SXSW and the direction of digital self-publishing
Last week thousands of digital pioneers made their way to Austin, Texas as part of the pilgrimage that South by Southwest (SXSW) has become. I did not go, relegated instead to watching from afar and listening to as many podcasts and videos as I could and reading live-tweeting summaries with #hashtags when I could find them. Yes, I was using social media to follow a group of real people gathered in a real city to discuss, well, social media and related online innovations.
My goal? To hear what they were saying about publishing. In February I was at the Tools of Change conference in NYC where every single panel was about the revolution going on in the publishing industry. It was a form of paradise. SXSW, though, seems to have less panels and speakers about publishing than they have in the past.
The best summary I read of a panel that seems to speak to the overall debate was in Publisher's Weekly. My summary of their summary is this:
1. Self-publishing is gaining in popularity, and there are a growing number of people who are making a decent living with digital publishing, a few who are break-out stars, and the vast majority who are still trying to figure it out.

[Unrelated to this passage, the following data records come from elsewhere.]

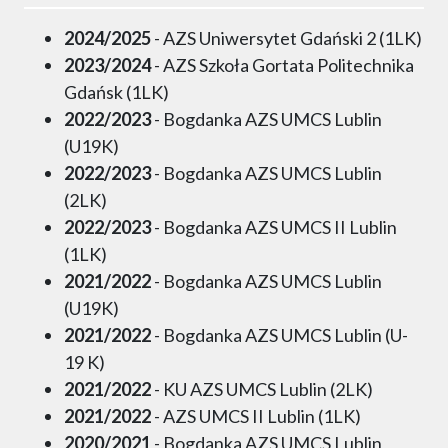
2024/2025
- AZS Uniwersytet Gdański 2 (1LK)
2023/2024
- AZS Szkoła Gortata Politechnika
Gdańsk (1LK)
2022/2023
- Bogdanka AZS UMCS Lublin
(U19K)
2022/2023
- Bogdanka AZS UMCS Lublin
(2LK)
2022/2023
- Bogdanka AZS UMCS II Lublin
(1LK)
2021/2022
- Bogdanka AZS UMCS Lublin
(U19K)
2021/2022
- Bogdanka AZS UMCS Lublin (U-
19 K)
2021/2022
- KU AZS UMCS Lublin (2LK)
2021/2022
- AZS UMCS II Lublin (1LK)
2020/2021
- Bogdanka AZS UMCS Lublin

2. Those who come from the traditional publishing industry caution against having too much faith in it and still recommend the traditional route, while those who have found success in digital self-publishing say it's a great route that empowers writers and puts more money in their pockets.

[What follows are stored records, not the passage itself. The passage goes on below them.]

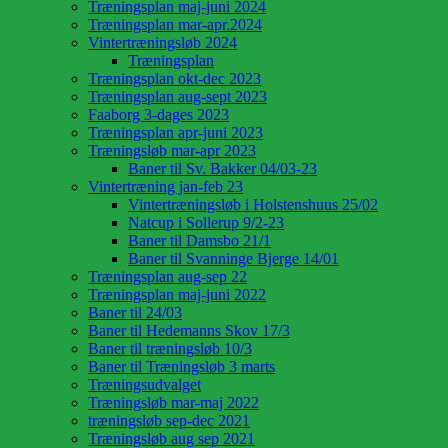
Træningsplan maj-juni 2024
Træningsplan mar-apr.2024
Vintertræningsløb 2024
Træningsplan
Træningsplan okt-dec 2023
Træningsplan aug-sept 2023
Faaborg 3-dages 2023
Træningsplan apr-juni 2023
Træningsløb mar-apr 2023
Baner til Sv. Bakker 04/03-23
Vintertræning jan-feb 23
Vintertræningsløb i Holstenshuus 25/02
Natcup i Sollerup 9/2-23
Baner til Damsbo 21/1
Baner til Svanninge Bjerge 14/01
Træningsplan aug-sep 22
Træningsplan maj-juni 2022
Baner til 24/03
Baner til Hedemanns Skov 17/3
Baner til træningsløb 10/3
Baner til Træningsløb 3 marts
Træningsudvalget
Træningsløb mar-maj 2022
træningsløb sep-dec 2021
Træningsløb aug sep 2021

In short, the camps seem to stick to their own. Which, in its own way, is an argument for self-publishing as a main driver of future publishing. Both traditional publishing and self-publishing have their merits, but if people tend to advocate for the method they are most familiar with, self-publishing will become the dominant digital paradigm in short order. If that happens, it will also give rise to a new paradigm of what "self-publishing" means. I hope to be hearing that discussion at the next SXSW.